:: Work order ::
Where does the string "plant" occur in the records below? Copy every line that holds it.

:: Data records ::
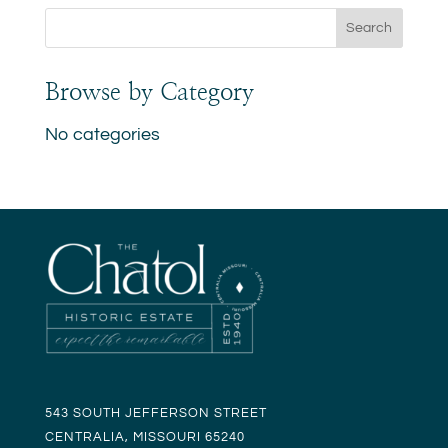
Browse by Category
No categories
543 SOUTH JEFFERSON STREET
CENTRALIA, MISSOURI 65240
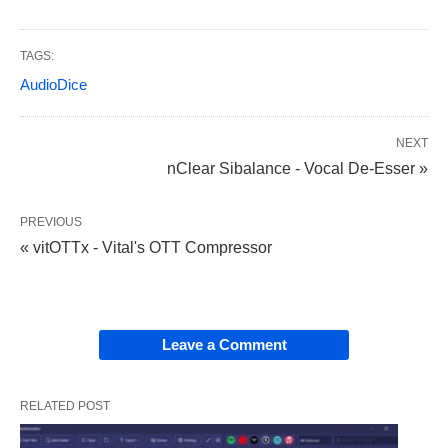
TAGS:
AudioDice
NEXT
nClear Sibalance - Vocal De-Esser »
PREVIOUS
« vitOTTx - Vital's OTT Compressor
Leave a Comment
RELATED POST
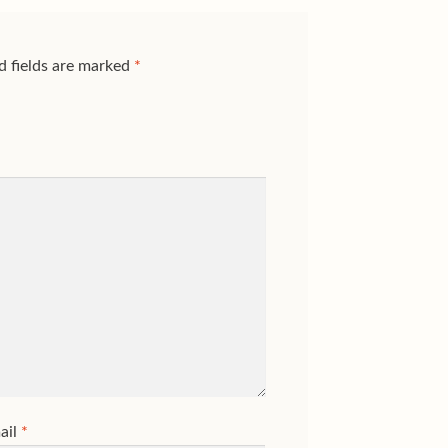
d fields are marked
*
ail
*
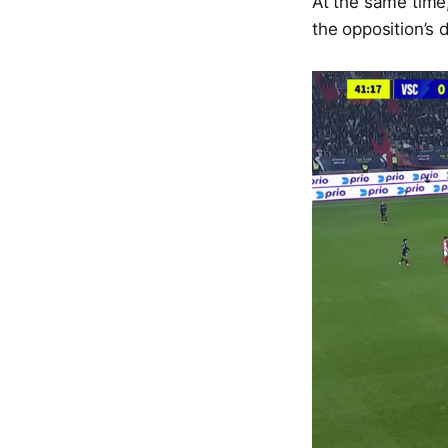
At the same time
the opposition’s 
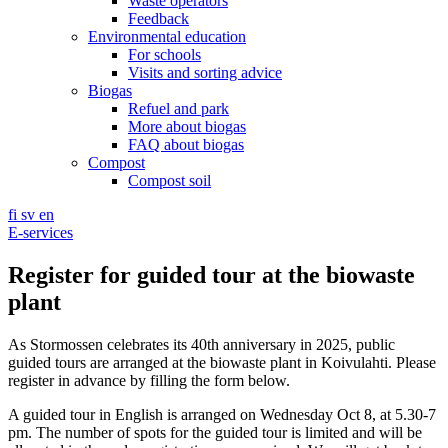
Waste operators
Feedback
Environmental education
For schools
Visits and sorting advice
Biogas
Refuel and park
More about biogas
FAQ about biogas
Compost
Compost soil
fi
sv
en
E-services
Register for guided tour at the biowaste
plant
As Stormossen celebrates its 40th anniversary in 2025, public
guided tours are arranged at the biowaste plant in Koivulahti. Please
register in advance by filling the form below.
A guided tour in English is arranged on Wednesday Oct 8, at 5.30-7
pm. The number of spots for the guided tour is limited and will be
==
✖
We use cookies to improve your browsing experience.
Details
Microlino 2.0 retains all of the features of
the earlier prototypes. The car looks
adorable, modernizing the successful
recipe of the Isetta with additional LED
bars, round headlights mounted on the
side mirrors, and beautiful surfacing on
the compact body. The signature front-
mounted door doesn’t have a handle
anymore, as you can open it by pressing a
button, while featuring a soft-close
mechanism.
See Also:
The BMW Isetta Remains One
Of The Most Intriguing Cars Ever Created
--
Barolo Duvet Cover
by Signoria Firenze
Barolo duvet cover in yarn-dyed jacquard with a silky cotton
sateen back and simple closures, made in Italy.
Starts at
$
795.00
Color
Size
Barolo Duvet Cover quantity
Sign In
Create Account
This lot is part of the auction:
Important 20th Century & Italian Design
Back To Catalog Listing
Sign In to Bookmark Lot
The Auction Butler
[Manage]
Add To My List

:: Response ::
plant
guided tours are arranged at the biowaste plant in Koivulahti. Please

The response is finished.